The WMO/WCRP Working Group on Numerical Experimentation (WGNE) organises a hybrid workshop on systematic errors in weather and climate models, hosted by the European Centre for Medium-Range Weather Forecasts (ECMWF) on 31 October - 4 November 2022.
The workshop brought together a wide range of experts on simulating the Earth System including atmosphere, ocean, waves, land-surface, atmospheric composition, and associated disciplines to advance the understanding of systematic simulation errors at all timescales. A particular emphasis was given to identifying errors in complex coupled systems and to understand their root causes. Progress in diagnosing and addressing systematic errors using a wide range of tools ranging from classical methods to advanced technologies such as data assimilation and machine learning / AI was documented. The workshop encouraged an active discussion on relative merits of active development of physical models and parametrisations to address systematic errors versus bias correction methods.
The workshop reviewed recent progress made on the atmospheric systematic error priorities identified from the 5th Workshop on Systematic Errors, while also expanding focus to coupled systems.
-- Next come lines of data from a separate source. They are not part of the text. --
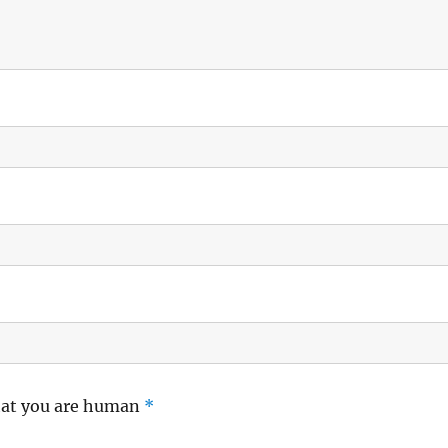
hat you are human
*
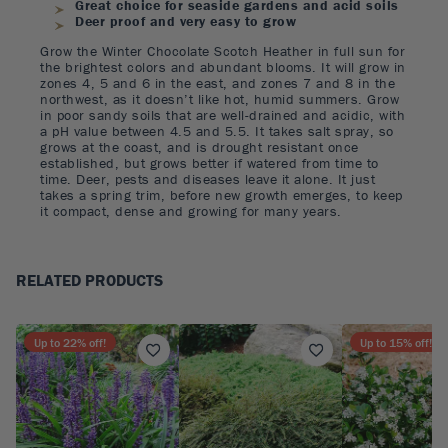
Great choice for seaside gardens and acid soils
Deer proof and very easy to grow
Grow the Winter Chocolate Scotch Heather in full sun for
the brightest colors and abundant blooms. It will grow in
zones 4, 5 and 6 in the east, and zones 7 and 8 in the
northwest, as it doesn’t like hot, humid summers. Grow
in poor sandy soils that are well-drained and acidic, with
a pH value between 4.5 and 5.5. It takes salt spray, so
grows at the coast, and is drought resistant once
established, but grows better if watered from time to
time. Deer, pests and diseases leave it alone. It just
takes a spring trim, before new growth emerges, to keep
it compact, dense and growing for many years.
RELATED PRODUCTS
Up to
22
% off!
Up to
15
% off!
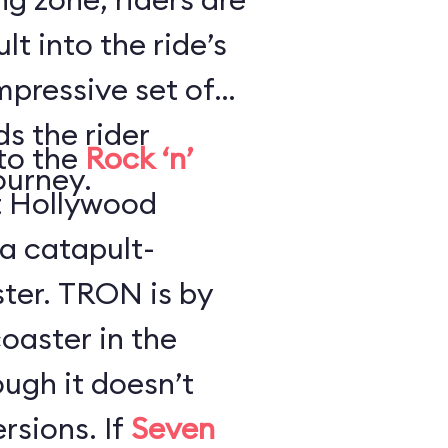
lt into the ride’s
impressive set of
s the rider
to the
Rock ‘n’
ourney.
t Hollywood
 a catapult-
 is by
oaster in the
ugh it doesn’t
have any loops or inversions. If
Seven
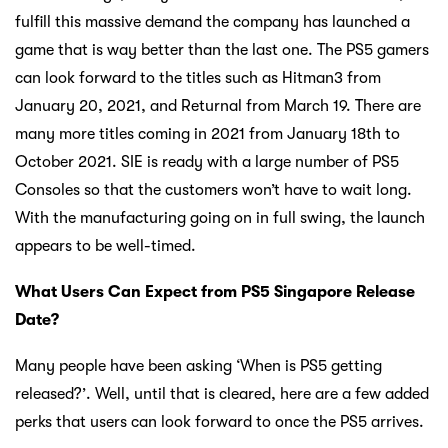
fulfill this massive demand the company has launched a
game that is way better than the last one. The PS5 gamers
can look forward to the titles such as Hitman3 from
January 20, 2021, and Returnal from March 19. There are
many more titles coming in 2021 from January 18th to
October 2021. SIE is ready with a large number of PS5
Consoles so that the customers won’t have to wait long.
With the manufacturing going on in full swing, the launch
appears to be well-timed.
What Users Can Expect from PS5 Singapore Release
Date?
Many people have been asking ‘When is PS5 getting
released?’. Well, until that is cleared, here are a few added
perks that users can look forward to once the PS5 arrives.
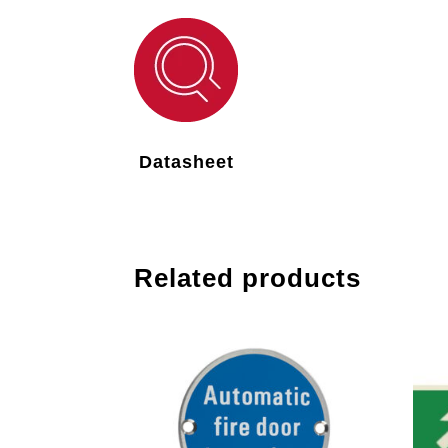
Datasheet
Related products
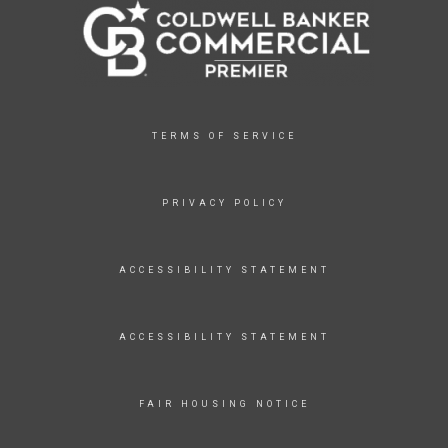
TERMS OF SERVICE
PRIVACY POLICY
ACCESSIBILITY STATEMENT
ACCESSIBILITY STATEMENT
FAIR HOUSING NOTICE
The workshop was broadly organized around the following themes:
- Clouds and precipitation: convective precipitation; sfc-fluxes and diurnal cycle; cloud microphysics; representation of low clouds, especially at high latitudes; uncertainty representation; resolved/unresolved convection; precipitation over orography; convective organisation.
- Atmosphere-land-ocean-cryosphere interactions: sfc fluxes and diurnal cycle; surface drag; soil/vegetation/land-use representation; stable boundary layer issues; fog-stratus simulation; impact of coupled modeling to ocean/sea-ice/waves.
- (sub-)tropical circulations: Tropical cyclones, MJO, QBO, double ITCZ and ENSO biases, ocean and wave coupling, role and biases over the maritime continent, tropics and mid-latitude coupling.
- Stratosphere-Troposphere interactions: role of stratospheric biases on longer term predictability; stratospheric bias correction and impact on predictability; atmospheric composition and long-lived tracers.
- Machine learning/AI and data assimilation: novel techniques to diagnose, measure or resolve systematic errors.
- Quantifying uncertainty: spread-error relationships; identifying role and contribution of physical processes to uncertainty characterization ; ensemble and hindcast strategies to identify extremes ; use of multi-model ensembles to identify systematic errors; stochastic representations of model uncertainty.
- Challenges and surprises in simulating the climate system: improvements and new errors with eddy resolving / deep convection resolving simulations, errors due to vertical/horizontal resolution imbalances, shifts in statistical analyses due to resolved vs parametrised processes, systematic errors due to changes in convective organisation
The format of the workshop facilitated online and physical participation and followed the previous successful workshop in Montreal in 2017
There was a single session of oral presentations (no parallel sessions) from selected abstracts plus keynote talks of solicited speakers.
The majority of presentations were in the form of posters which were discussed in dedicated physical sessions and a dedicated online session.